EXERCISE:
All records below should be repeated exactly, with the pictures left out.

BEGIN INFORMATION PROVIDED

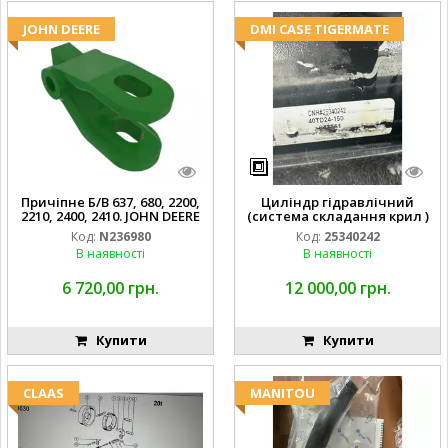
JOHN DEERE
DMI CASE TIGERMATE
Причіпне Б/В 637, 680, 2200,
Циліндр гідравлічний
2210, 2400, 2410. JOHN DEERE
(система складання крил )
Код:
N236980
Код:
25340242
В наявності
В наявності
6 720,00 грн.
12 000,00 грн.
Купити
Купити
CLAAS
MANITOU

END INFORMATION PROVIDED

ANSWER BOX:
JOHN DEERE
DMI CASE TIGERMATE
Причіпне Б/В 637, 680, 2200,
Циліндр гідравлічний
2210, 2400, 2410. JOHN DEERE
(система складання крил )
Код:
N236980
Код:
25340242
В наявності
В наявності
6 720,00 грн.
12 000,00 грн.
Купити
Купити
CLAAS
MANITOU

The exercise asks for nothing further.